▶ THE TASK
The answer must repeat every record exactly, with no pictures in it.

[Records from a data source]
# # # #

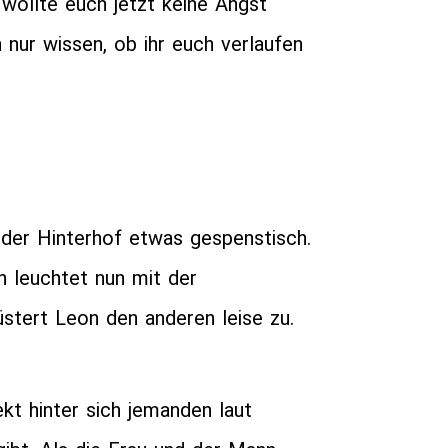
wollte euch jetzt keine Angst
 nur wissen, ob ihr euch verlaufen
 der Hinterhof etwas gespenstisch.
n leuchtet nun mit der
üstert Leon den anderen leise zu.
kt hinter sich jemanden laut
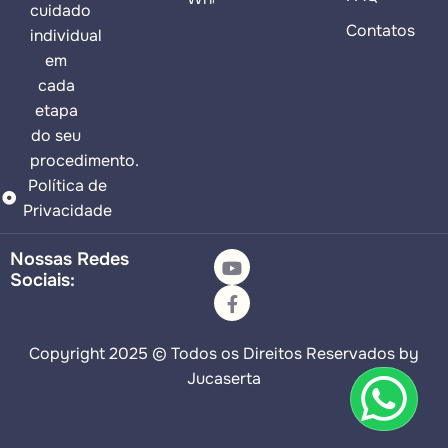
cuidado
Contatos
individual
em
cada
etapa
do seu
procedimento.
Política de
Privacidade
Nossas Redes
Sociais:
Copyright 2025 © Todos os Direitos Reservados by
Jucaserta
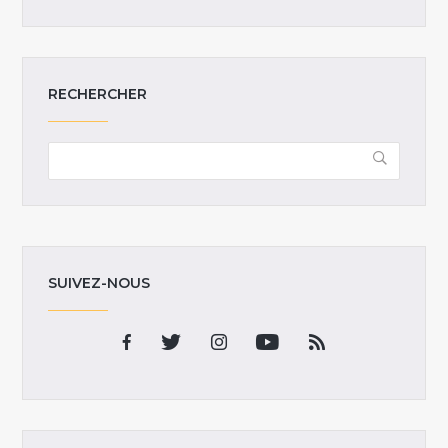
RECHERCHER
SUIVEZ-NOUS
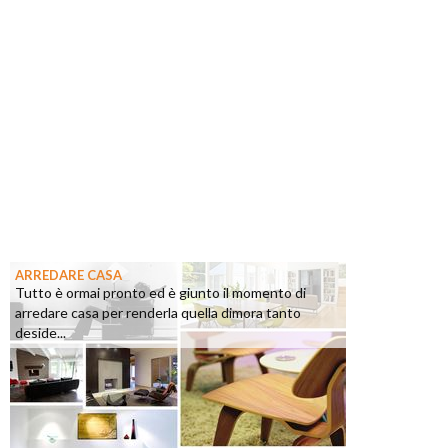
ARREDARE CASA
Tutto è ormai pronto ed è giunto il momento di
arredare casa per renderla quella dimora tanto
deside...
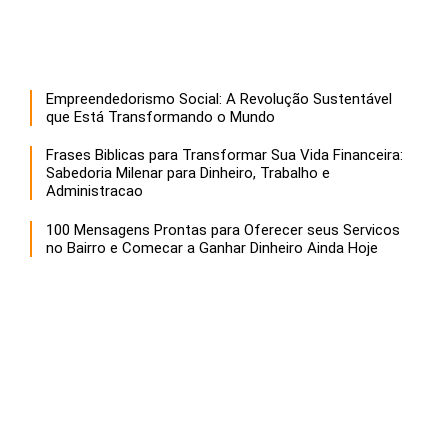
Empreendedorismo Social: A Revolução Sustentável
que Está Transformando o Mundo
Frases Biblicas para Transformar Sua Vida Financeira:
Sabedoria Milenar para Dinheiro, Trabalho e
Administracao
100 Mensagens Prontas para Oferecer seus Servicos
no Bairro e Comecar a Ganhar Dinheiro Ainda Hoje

# # # #

▶ TASK RESPONSE
wollte euch jetzt keine Angst
 nur wissen, ob ihr euch verlaufen
 der Hinterhof etwas gespenstisch.
n leuchtet nun mit der
üstert Leon den anderen leise zu.
kt hinter sich jemanden laut
cuidado
Contatos
individual
em
cada
etapa
do seu
procedimento.
Política de
Privacidade
Nossas Redes
Sociais:
Copyright 2025 © Todos os Direitos Reservados by
Jucaserta
RECHERCHER
SUIVEZ-NOUS
ARREDARE CASA
Tutto è ormai pronto ed è giunto il momento di
arredare casa per renderla quella dimora tanto
deside...
Empreendedorismo Social: A Revolução Sustentável
que Está Transformando o Mundo
Frases Biblicas para Transformar Sua Vida Financeira:
Sabedoria Milenar para Dinheiro, Trabalho e
Administracao
100 Mensagens Prontas para Oferecer seus Servicos
no Bairro e Comecar a Ganhar Dinheiro Ainda Hoje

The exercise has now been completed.